The winter months are approaching and it is getting colder in the garage. That means there will be a lull in car projects for a while. Even though I have a powerful kerosene heater in the garage, it’s just not fun working in that environment. I need a car project that can take place indoors.
I have a set of wheels that I want to paint, but that’s problematic in the basement. There is a great exhaust fan down there, but the toxic fumes make my wife unhappy. Go figure!
Looking For Inspiration
Many of my project ideas come from searching through my garage or basement. I recently built a rolling shop stool after tripping over my old, tippy garage stool. That was a fun build, which I detailed below.
Related article: DIY Rolling Shop Stool
This newest indoor project idea came from a basement reorganization. After moving some bins around the basement, I found an old car model that I never started. It is a 1970 ½ Camaro Z28 that I received in 2009 (I think it was a gift). The box was open, but the build did not begin. Until now.
Some Assembly Required
As you can see from the picture above, a typical car model has a lot of pieces. They are all molded in a single color (usually white) and come with good instructions for assembly. Kits for younger builders may be snapped together, but most require a special glue.
Building these model kits is pretty easy with the included instructions, however, to do it right you should paint the subassemblies first. That takes a bit more time and planning, but that also adds to the overall satisfaction of the build.
Take Your Time
When I jump into any project, I tend to devote full attention to it until it is completed. For something like model car building, the journey is worth more than the destination. After all, this is a winter project designed to provide a steady flow of enjoyment over the dark months.
I have a corner in my basement set up for projects, which is perfect for model car building.
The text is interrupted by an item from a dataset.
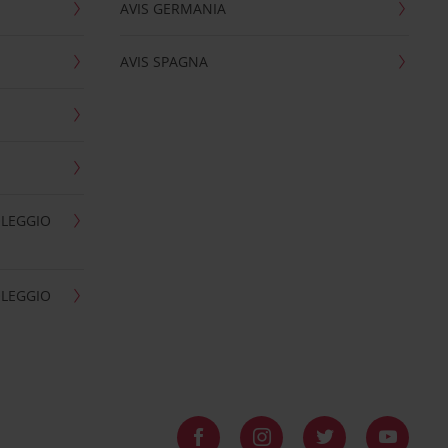
AVIS GERMANIA
AVIS SPAGNA
OLEGGIO
OLEGGIO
I can work on it a little at a time without disrupting the lives of the other living beings in the house.
This arrangement has really worked out for me, and has allowed me to slow down to focus on the little details. That is, after all, the purpose of a hobby.
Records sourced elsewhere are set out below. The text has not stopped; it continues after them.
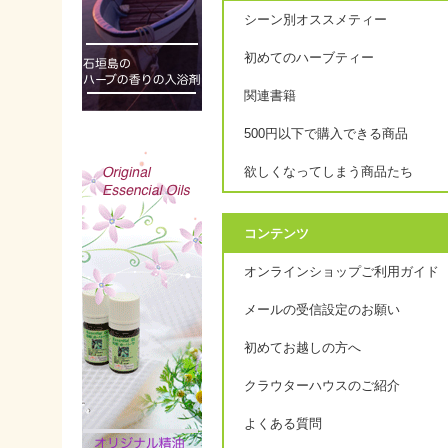
シーン別オススメティー
初めてのハーブティー
関連書籍
500円以下で購入できる商品
欲しくなってしまう商品たち
コンテンツ
オンラインショップご利用ガイド
メールの受信設定のお願い
初めてお越しの方へ
クラウターハウスのご紹介
よくある質問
In fact, this is a great way for anyone interested in the car hobby to get started. Other ways are discussed in the article below.
Related article: The Car Hobby: Find Your Thing
It’s been a long time since I built a car model, so I did not have any supplies (other than some small paint brushes). Luckily, a really good hobby shop is only three miles away. I picked up small jars of paint for the little parts, some spray paint for the body and plastic model glue.
Side note on the glue: when I was a little kid, we needed a parent to be able to buy the glue. Some kids were huffing the stuff for a high, but the chemicals in the glue were known to cause respiratory failure, brain damage, seizures, kidney and liver damage, and some other nasty issues. Don’t sniff the glue!
Midway through the build, I discovered that all of the chrome pieces (bumpers and grill) as well as the glass (windshield and taillamps) were missing. Either I lost them 14 years ago or they never were included with the kit. Luckily, I found a source on eBay that sells spare parts. It wasn’t cheap, but I received those spare pieces quickly.
Final Thoughts & Questions
I’m really glad I found this model kit in my basement, as it gave me a couple of weeks of entertainment. It also wet my whistle for another build, which I will start after the holidays. My local hobby shop has a huge selection of models, so I’ll have to spend some time there browsing the shelves.